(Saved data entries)
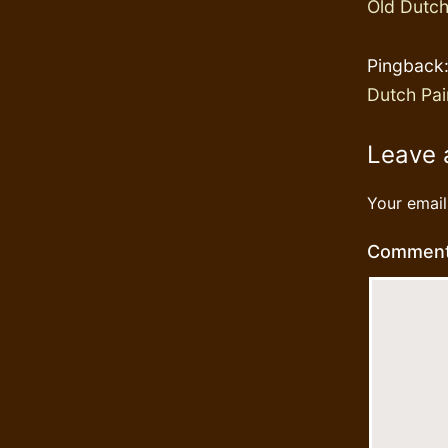
Old Dutch
Pingback
Dutch Pai
Leave
Your email
Commen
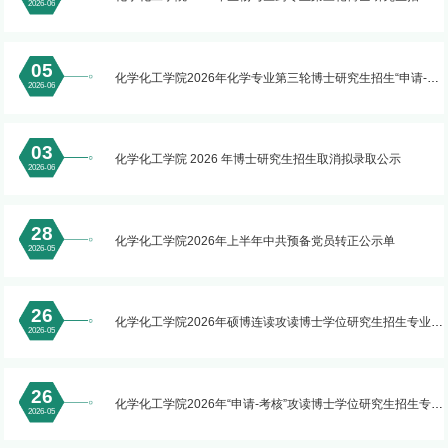
2026-06
生“申请-考核”制报考人员综合考核拟录取公示
05
化学化工学院2026年化学专业第三轮博士研究生招生“申请-考
2026-06
核”制报考人员综合考核拟录取公示
03
化学化工学院 2026 年博士研究生招生取消拟录取公示
2026-06
28
化学化工学院2026年上半年中共预备党员转正公示单
2026-05
26
化学化工学院2026年硕博连读攻读博士学位研究生招生专业目
2026-05
录（第三轮）
26
化学化工学院2026年“申请-考核”攻读博士学位研究生招生专业
2026-05
目录（第三轮）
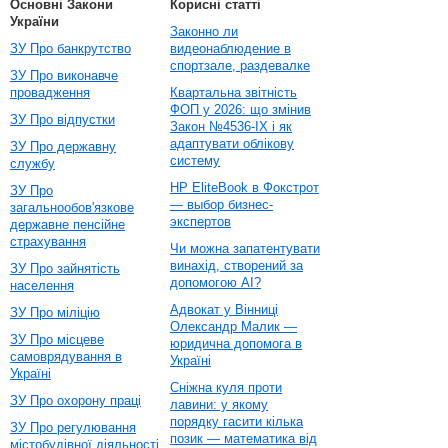
Основні Закони
Корисні статті
України
Законно ли
ЗУ Про банкрутство
видеонаблюдение в
спортзале, раздевалке
ЗУ Про виконавче
провадження
Квартальна звітність
ФОП у 2026: що змінив
ЗУ Про відпустки
Закон №4536-IX і як
адаптувати облікову
ЗУ Про державну
систему
службу
HP EliteBook в Фокстрот
ЗУ Про
— выбор бизнес-
загальнообов'язкове
экспертов
державне пенсійне
страхування
Чи можна запатентувати
винахід, створений за
ЗУ Про зайнятість
допомогою AI?
населення
Адвокат у Вінниці
ЗУ Про міліцію
Олександр Малик —
ЗУ Про місцеве
юридична допомога в
самоврядування в
Україні
Україні
Сніжна куля проти
ЗУ Про охорону праці
лавини: у якому
порядку гасити кілька
ЗУ Про регулювання
позик — математика від
містобудівної діяльності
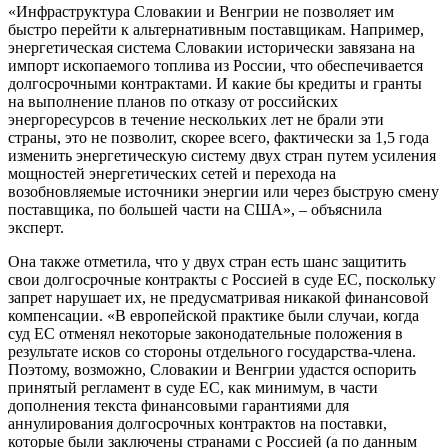
«Инфраструктура Словакии и Венгрии не позволяет им
быстро перейти к альтернативным поставщикам. Например,
энергетическая система Словакии исторически завязана на
импорт ископаемого топлива из России, что обеспечивается
долгосрочными контрактами. И какие бы кредиты и гранты
на выполнение планов по отказу от российских
энергоресурсов в течение нескольких лет не брали эти
страны, это не позволит, скорее всего, фактически за 1,5 года
изменить энергетическую систему двух стран путем усиления
мощностей энергетических сетей и перехода на
возобновляемые источники энергии или через быструю смену
поставщика, по большей части на США», – объяснила
эксперт.
Она также отметила, что у двух стран есть шанс защитить
свои долгосрочные контракты с Россией в суде ЕС, поскольку
запрет нарушает их, не предусматривая никакой финансовой
компенсации. «В европейской практике были случаи, когда
суд ЕС отменял некоторые законодательные положения в
результате исков со стороны отдельного государства-члена.
Поэтому, возможно, Словакии и Венгрии удастся оспорить
принятый регламент в суде ЕС, как минимум, в части
дополнения текста финансовыми гарантиями для
аннулирования долгосрочных контрактов на поставки,
которые были заключены странами с Россией (а по данным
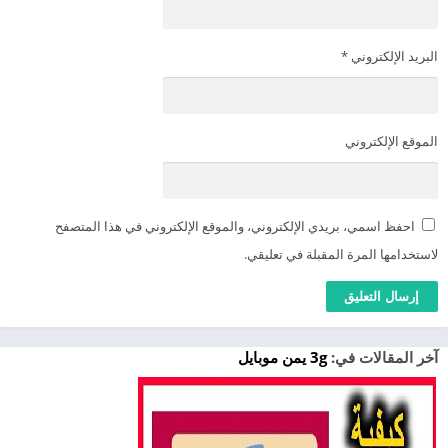
البريد الإلكتروني
*
الموقع الإلكتروني
احفظ اسمي، بريدي الإلكتروني، والموقع الإلكتروني في هذا المتصفح
لاستخدامها المرة المقبلة في تعليقي.
آخر المقالات في:
3g يمن موبايل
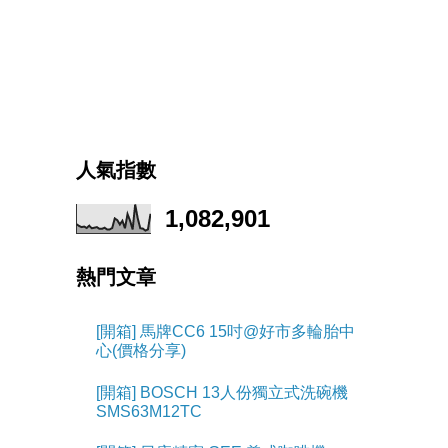
人氣指數
1,082,901
熱門文章
[開箱] 馬牌CC6 15吋@好市多輪胎中
心(價格分享)
[開箱] BOSCH 13人份獨立式洗碗機
SMS63M12TC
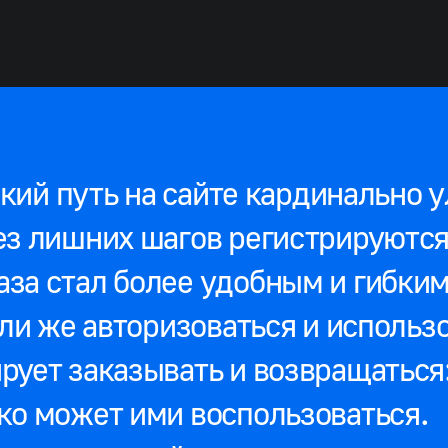
кий путь на сайте кардинально 
ез лишних шагов регистрируются
аза стал более удобным и гибки
или же авторизоваться и исполь
рует заказывать и возвращаться
ко может ими воспользоваться.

§ **What to work on**
For the string "Словакии", work out how many lines of the entries contain it and reply with that number alone.

§ **Task response**
3